Acute nutritional limitation was simulated by the method of Reiss et al. [28]. Briefly, overnight bacterial cultures were adjusted to approximately 1 × 10⁸ colony forming units (cfu) per mL with fresh Mueller–Hinton broth. Cultures were then supplemented with mupirocin at a concentration of 3.2 mg/L and returned to the incubator with shaking for 1 h (37 °C, 180 rpm), after which antibiotics were added at the above concentrations.

4.3. Competitive Tolerance

Competition with Pseudomonas aeruginosa was simulated by the method of Orazi et al. [16]. Briefly, overnight bacterial cultures were adjusted to approximately 1 × 10⁸ cfu/mL with fresh Mueller–Hinton broth. Cultures were then supplemented with 2-heptyl-4-hydroyquinoline-N-oxide (HQNO) to a final concentration of 3 mg/L and returned to the incubator with shaking for 1 h (37 °C and 180 rpm), after which antibiotics were added at the above concentrations.

4.4. Oxidative Tolerance

Exposure to tolerance-inducing reactive oxygen species was simulated by the method of Beam et al. [19]. Briefly, overnight bacterial cultures were adjusted to approximately 1 × 10⁸ cfu/mL with fresh Mueller–Hinton broth. Cultures were then supplemented with peroxynitrite to a final concentration of 2 mM and returned to the incubator with shaking for 1 h (37 °C and 180 rpm), after which antibiotics were added at the above concentrations.

4.5. Humoral Tolerance

Cathelicidin-mediated tolerance was simulated by the method of Ledger et al. [23]. Briefly, approximately 1 × 10⁸ cfu/mL bacteria were inoculated into human serum and incubated with shaking overnight (~16 h, 37 °C, 180 rpm). Antibiotics were then added at the above concentrations. Parallel experiments using freshly-inoculated bacteria added to separate tubes concomitant with antibiotics were included as non-serum-adapted controls.

4.6. Data Analysis

Samples were removed for colony enumeration immediately prior to the addition of antibiotics and at set intervals after antibiotic challenge. Samples were enumerated by dilution plating on brain heart infusion agar (BD Difco, Franklin Lakes, NJ, USA). Antibiotics were considered “bactericidal” if the viable cfu/mL decreased from the baseline by more than 3 log₁₀ units over a 48-h period. The minimum duration to bactericidal activity (MDK_99.9) [4] was determined individually per replicate via linear extrapolation between the timepoints immediately preceding and following a 3 log₁₀ unit reduction from baseline. All analyses were performed in triplicate.

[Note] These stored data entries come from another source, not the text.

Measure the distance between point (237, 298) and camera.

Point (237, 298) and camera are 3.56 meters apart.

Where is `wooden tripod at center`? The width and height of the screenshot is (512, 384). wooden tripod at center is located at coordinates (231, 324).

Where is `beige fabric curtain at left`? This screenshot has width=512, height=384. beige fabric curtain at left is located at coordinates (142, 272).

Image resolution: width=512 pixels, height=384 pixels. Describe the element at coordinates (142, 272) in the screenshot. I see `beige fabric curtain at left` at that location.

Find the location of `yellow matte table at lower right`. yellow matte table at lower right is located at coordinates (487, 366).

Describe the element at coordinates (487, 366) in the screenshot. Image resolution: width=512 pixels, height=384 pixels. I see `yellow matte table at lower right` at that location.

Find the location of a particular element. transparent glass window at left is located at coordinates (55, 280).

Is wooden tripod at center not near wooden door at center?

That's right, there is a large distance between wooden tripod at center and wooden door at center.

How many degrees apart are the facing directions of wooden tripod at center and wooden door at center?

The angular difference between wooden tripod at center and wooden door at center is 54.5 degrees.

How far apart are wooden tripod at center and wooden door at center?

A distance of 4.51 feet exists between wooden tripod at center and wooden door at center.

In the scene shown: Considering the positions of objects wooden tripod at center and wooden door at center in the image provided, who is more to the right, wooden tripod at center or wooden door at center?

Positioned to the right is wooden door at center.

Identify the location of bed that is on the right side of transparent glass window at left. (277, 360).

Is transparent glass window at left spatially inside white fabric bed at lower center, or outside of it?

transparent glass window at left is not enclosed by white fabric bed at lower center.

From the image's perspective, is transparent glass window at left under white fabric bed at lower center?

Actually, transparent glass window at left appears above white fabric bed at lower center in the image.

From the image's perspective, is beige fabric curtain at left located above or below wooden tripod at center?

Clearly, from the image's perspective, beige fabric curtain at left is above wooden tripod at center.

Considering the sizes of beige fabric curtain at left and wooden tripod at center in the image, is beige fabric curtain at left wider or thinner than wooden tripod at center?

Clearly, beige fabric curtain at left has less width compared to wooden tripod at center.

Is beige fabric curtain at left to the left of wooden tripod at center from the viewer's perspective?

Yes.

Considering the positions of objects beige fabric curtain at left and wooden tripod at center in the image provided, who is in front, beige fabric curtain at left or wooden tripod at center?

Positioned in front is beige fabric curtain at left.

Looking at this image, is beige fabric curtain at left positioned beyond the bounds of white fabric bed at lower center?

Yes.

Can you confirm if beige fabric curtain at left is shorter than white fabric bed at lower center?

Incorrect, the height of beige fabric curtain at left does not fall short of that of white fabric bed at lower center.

Descriptive data were expressed as the mean and standard deviation. Differences in MDK_99.9 between tolerance-exposure conditions were determined by ANOVA with post hoc Student’s t-test, including Holm–Bonferroni adjustment. A p-value ≤ 0.05 was considered to be significant.

5. Conclusions

The mechanism by which antimicrobial tolerance is induced impacts both the time to bactericidal effect and the extent of killing. No antibiotic was consistently bactericidal against all forms of tolerance; conversely, no form of tolerance was able to render all antistaphylococcal antibiotics ineffective. Further studies are needed to evaluate the potency of additional antistaphylococcal antibiotics, antibiotic activity in the context of different environmental inducers of tolerance and strategies to counteract the establishment of antibiotic tolerance.